The grant will encourage additional research including three pilot research studies at Mizzou promoting quality of life for the elderly. These projects include a technology research project studying how motion sensors can alert nursing home administrators to problems with residents, a project investigating ways to prevent falls in elderly people, and a project studying end-of-life issues in an effort to improve end-of-life care for nursing home residents and other elderly people.

"MU excels in interdisciplinary work, which is relevant when addressing the needs of elderly persons," Zweig said. "This experience helped us compete successfully with major universities across the country for this funding."

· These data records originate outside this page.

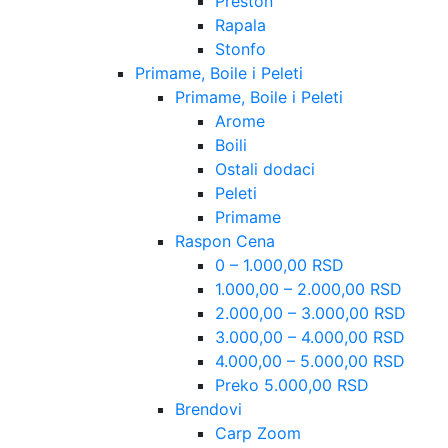
Preston
Rapala
Stonfo
Primame, Boile i Peleti
Primame, Boile i Peleti
Arome
Boili
Ostali dodaci
Peleti
Primame
Raspon Cena
0 – 1.000,00 RSD
1.000,00 – 2.000,00 RSD
2.000,00 – 3.000,00 RSD
3.000,00 – 4.000,00 RSD
4.000,00 – 5.000,00 RSD
Preko 5.000,00 RSD
Brendovi
Carp Zoom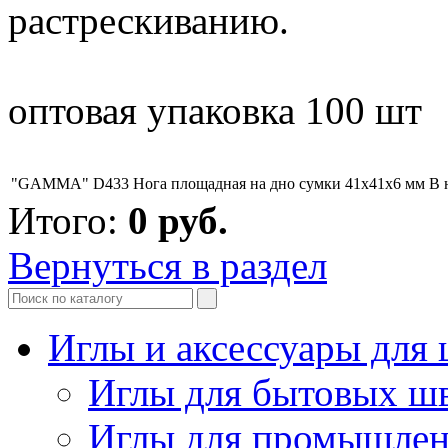
растрескиванию.
оптовая упаковка 100 шт
"GAMMA" D433 Нога площадная на дно сумки 41х41х6 мм
В 
Итого:
0
руб.
Вернуться в раздел
Иглы и аксессуары дл
Иглы для бытовых ш
Иглы для промышле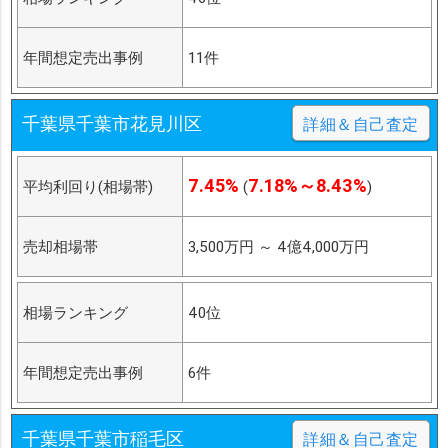
年間想定売出事例
11件
千葉県千葉市花見川区
詳細＆自己査定
7.45%
7.18%～8.43%
平均利回り(相場帯)
(
)
売却相場帯
3,500万円
～
4億4,000万円
相場ランキング
40位
年間想定売出事例
6件
千葉県千葉市稲毛区
詳細＆自己査定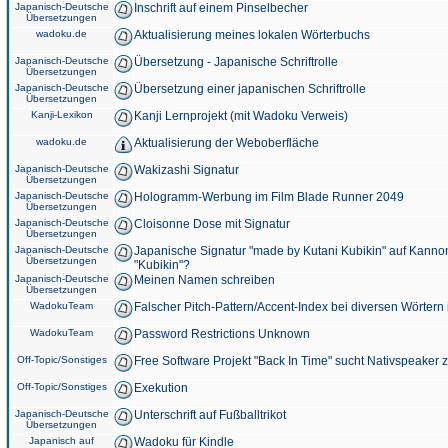
Japanisch-Deutsche
Inschrift auf einem Pinselbecher
Übersetzungen
wadoku.de
Aktualisierung meines lokalen Wörterbuchs
Japanisch-Deutsche
Übersetzung - Japanische Schriftrolle
Übersetzungen
Japanisch-Deutsche
Übersetzung einer japanischen Schriftrolle
Übersetzungen
Kanji-Lexikon
Kanji Lernprojekt (mit Wadoku Verweis)
wadoku.de
Aktualisierung der Weboberfläche
Japanisch-Deutsche
Wakizashi Signatur
Übersetzungen
Japanisch-Deutsche
Hologramm-Werbung im Film Blade Runner 2049
Übersetzungen
Japanisch-Deutsche
Cloisonne Dose mit Signatur
Übersetzungen
Japanisch-Deutsche
Japanische Signatur "made by Kutani Kubikin" auf Kanno
Übersetzungen
"Kubikin"?
Japanisch-Deutsche
Meinen Namen schreiben
Übersetzungen
WadokuTeam
Falscher Pitch-Pattern/Accent-Index bei diversen Wörtern
WadokuTeam
Password Restrictions Unknown
Off-Topic/Sonstiges
Free Software Projekt "Back In Time" sucht Nativspeaker
Off-Topic/Sonstiges
Exekution
Japanisch-Deutsche
Unterschrift auf Fußballtrikot
Übersetzungen
Japanisch auf
Wadoku für Kindle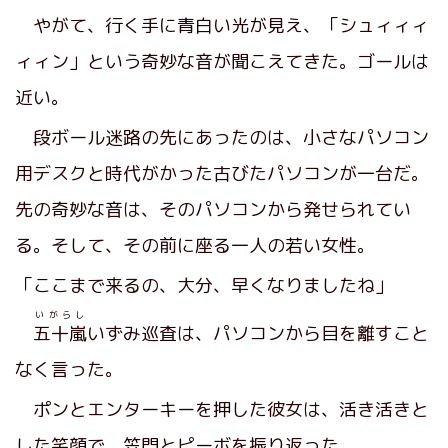
やがて、行く手に青白い光が見え、「シュィィィ
ィィン」という奇妙な音が聞こえてきた。ゴールは
近い。
段ボール迷路の先にあったのは、小さなパソコン
用デスクと時代がかった古びたパソコンが一台だ。
先の奇妙な音は、そのパソコンから発せられてい
る。そして、その前に座る一人の若い女性。
「ここまで来るの、大分、早くなりましたね」
いがらし
五十嵐
いずみ巡査は、パソコンから目を離すこと
なく言った。
ポンとエンターキーを押した彼女は、活き活きと
した笑顔で、笠門とピーボを振り返った。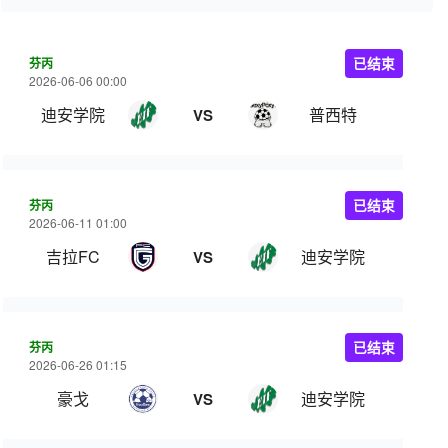
芬丙
已结束
2026-06-06 00:00
迪安学院
普西特
VS
芬丙
已结束
2026-06-11 01:00
吉拉FC
迪安学院
VS
芬丙
已结束
2026-06-26 01:15
豪戈
迪安学院
VS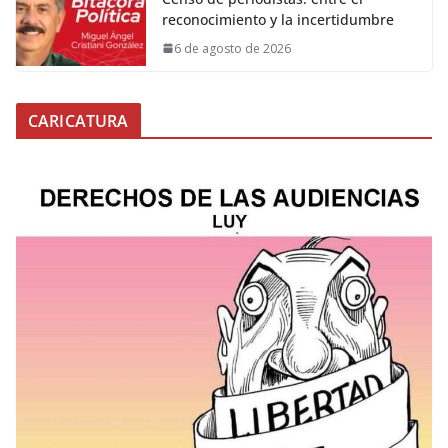
reconocimiento y la incertidumbre
6 de agosto de 2026
CARICATURA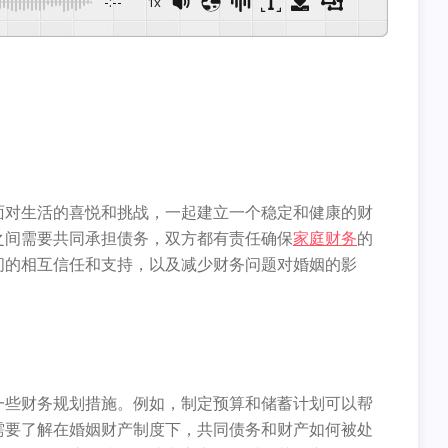
-:--
1x
面对生活的喜悦和挑战，一起建立一个稳定和健康的财
之间需要共同承担债务，双方都有责任确保
家庭财务
的
间的相互信任和支持，以及减少财务问题对婚姻的影
一些财务规划措施。例如，制定预算和储蓄计划可以帮
需要了解在婚姻财产制度下，共同债务和财产如何被处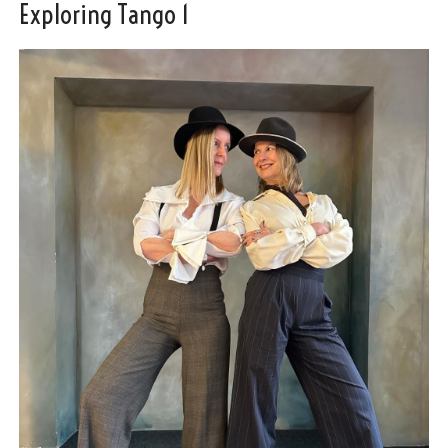
Exploring Tango 1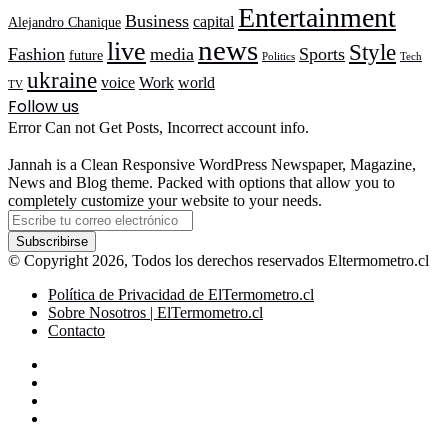
Entertainment
Business
capital
Alejandro Chanique
news
live
Style
Fashion
media
Sports
future
Politics
Tech
ukraine
voice
Work
world
TV
Follow us
Error Can not Get Posts, Incorrect account info.
Jannah is a Clean Responsive WordPress Newspaper, Magazine,
News and Blog theme. Packed with options that allow you to
completely customize your website to your needs.
Escribe
tu
correo
© Copyright 2026, Todos los derechos reservados Eltermometro.cl
electrónico
Política de Privacidad de ElTermometro.cl
Sobre Nosotros | ElTermometro.cl
Contacto
Facebook
X
YouTube
Instagram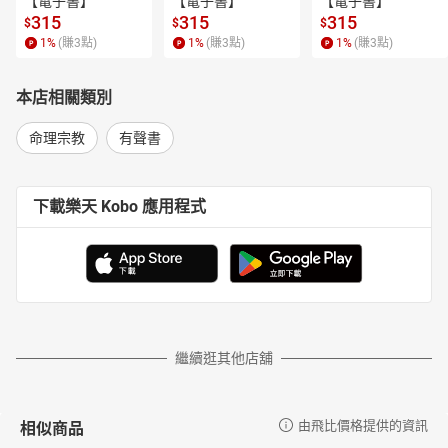
【電子書】
【電子書】
【電子書】
Lesson 4 放棄不必要的身分標籤，你會更自在
315
315
315
$
$
$
Lesson 5 做自己愛的事情就對了
1
%
(賺
3
點)
1
%
(賺
3
點)
1
%
(賺
3
點)
Lesson 6 面對不得不做的事情，先從培養熱情開始吧
Lesson 7 沒熱情的事情，不勉強自己
Lesson 8 熱情固然有用，但不是萬能
本店相關類別
Lesson 9 你以為你不專心，其實是你不知道要專心做啥
Lesson 10 沒必要勉強自己按部就班，用自己的步調就對了
命理宗教
有聲書
Lesson 11 認真玩樂，你才能在該努力的時候全力以赴
Lesson 12 能屈能伸，當專注力的主人
Lesson 13 寧願花時間多想，也不要貿然行事
下載樂天 Kobo 應用程式
Lesson 14 一定要預留犯錯的空間
Lesson 15 用最少的資源，做最多的事情
Lesson 16 規劃的確定與不確定
Lesson 17 固定作息的重要性
Lesson 18 固執，你才能進行精準規劃
Lesson 19 做對的事情，就不該妥協
Lesson 20 認為不對的事情，就不要做
繼續逛其他店舖
Lesson 21 不自滿，你才有可能做得更好
Lesson 22 半小時還原地踏步，就是該舉白旗的時候
Lesson 23 如果有人可以做得更好，為什麼堅持要自己做
相似商品
由飛比價格提供的資訊
Lesson 24 保持開放的心，多認識別人的專業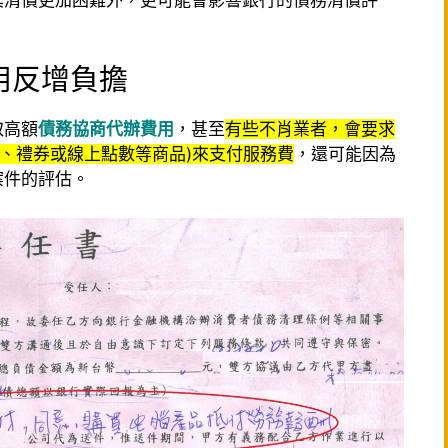
用反增負擔
取高額
債務協商代辦費用
，甚至
有些不肖業者，會要求
品、禮券或線上點數等商品)來支付服務費
，還可能因為
案件的評估。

In addition to the research, two graduate level courses on physical and psycho-social function, which are major themes for the initiative, will be taught. Monthly seminars on aging, which are open to the public, also will take place. Officials also will distribute small research enrichment grants to MU faculty. In the first year, Oliver expects to distribute up to $48,000 in grants.

The MU Interdisciplinary Center for Aging was created in January 2006 with collaborations across campus. Projects on aging include TigerPlace, an aging-in-place retirement facility led by the Sinclair School of Nursing in collaboration with Americare; the Senior Assessment and Geriatric Evaluation Clinic in family and community medicine; and The Health Connection, a research, exercise and training facility for older adults operated by the School of Health Professions in collaboration with Stephens College.